Medicare Compliance & Reimbursement

Medicare:

CMS ISSUES DRUG DISCOUNT CARD RULE

Experts debate whether seniors will flock to the temporary cards. 

On Dec. 10, only two days after President Bush signed sweeping Medicare legislation, the Centers for Medicare & Medicaid Services issued an interim final rule providing for the prescription drug discount card program authorized by the new law.

The discount cards, which will cost beneficiaries a maximum of $30 annually, are designed to provide an immediate transitional benefit for beneficiaries until full drug coverage is up and running in 2006. CMS estimates that, starting in June, the Medicare-endorsed cards will save beneficiaries an average of 10 to 15 percent on their pharmaceutical purchases, and up to 25 percent on certain drugs, although there is no set level of required discounts.

About 15.4 million of Medicare's 41 million beneficiaries lack other substantial drug coverage and would be candidates to purchase the cards, CMS officials said in a briefing. The agency expects 7.4 million beneficiaries, a little less than half of this pool, to actually purchase the cards.

For beneficiaries with incomes below 135 percent of the federal poverty level - which amounts to $12,123 for single individuals and $16,362 for married couples - CMS will pay the annual enrollment fee and load each card with $600. Of the 7.2 million Medicare beneficiaries who would qualify for this assistance - "dual eligibles" who qualify for both Medicaid and Medicare are excluded - CMS predicts that 4.7 million will sign up.

Beneficiaries will be able to change cards only once, at the beginning of 2004. CMS policy advisor Timothy Trysla said this "lock-in" feature will boost savings for seniors, since card sponsors will have a guaranteed number of consumers to offer drug manufacturers in negotiating for discounts.

If card sponsors try to take advantage of locked-in beneficiaries by raising prices beyond increases in wholesale costs and other legitimate factors, Trysla said, CMS could freeze their enrollment or withdraw its endorsement. He added that such "bait and switch" tactics are unlikely in the first place since pharmacy benefit managers and other card sponsors will be trying to establish good relationships with CMS and beneficiaries to build market share for 2006.

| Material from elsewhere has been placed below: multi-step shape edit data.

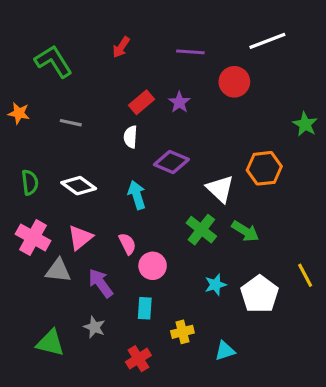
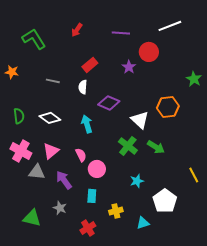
purple star: (179, 102) -> (129, 67), moved
gray line: (71, 123) -> (53, 81), moved
white pentagon: (260, 294) -> (165, 201), moved

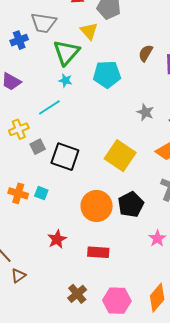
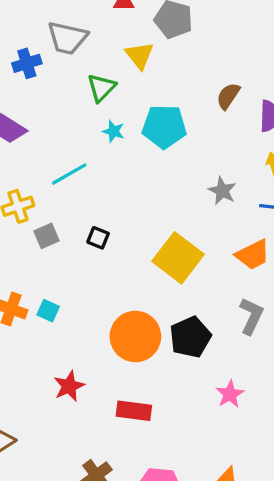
green triangle: (66, 52) -> (101, 88), size x0.7
cyan star: (65, 80) -> (113, 131), moved
black square: (65, 157) -> (98, 238), moved, size x0.5

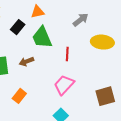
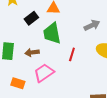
pink trapezoid: (64, 85) -> (44, 73), moved
orange rectangle: (19, 96) -> (18, 83), turned 56

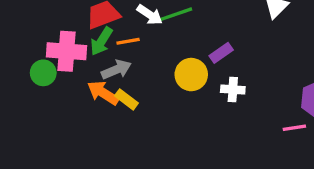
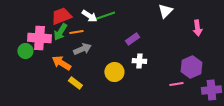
gray arrow: (116, 70) -> (82, 49), moved
yellow circle: (191, 75) -> (114, 72), moved
yellow rectangle: (126, 99) -> (75, 83), moved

The pharmacy industry has opposed earlier Bush administration efforts to introduce discount cards, arguing that too much of any discounts that card holders get would come out of pharmacies' hides. John Rector, senior vice president and general counsel of the National Community Pharmacists Association, told M&H Dec. 11 that the new discount-card program presents the same concern. He noted that the regulation requires potential card sponsors to have arrangements for manufacturer discounts for some - as opposed to all, or even most - of the drugs they will carry.

Rector said that NCPA had not decided whether to go to court to try to block the discount card program from taking effect, as the pharmacy industry successfully did twice before. Back then, pharmacists won by pointing out that CMS lacked any statutory authority to establish a discount-card program. That route is obviously a nonstarter this time around, but Rector said there might be other legal grounds available. For instance, he questioned CMS' assertion that it did not need to perform a "regulatory flexibility analysis," through which agencies are normally required to examine regulatory alternatives that might lessen adverse effects on small businesses.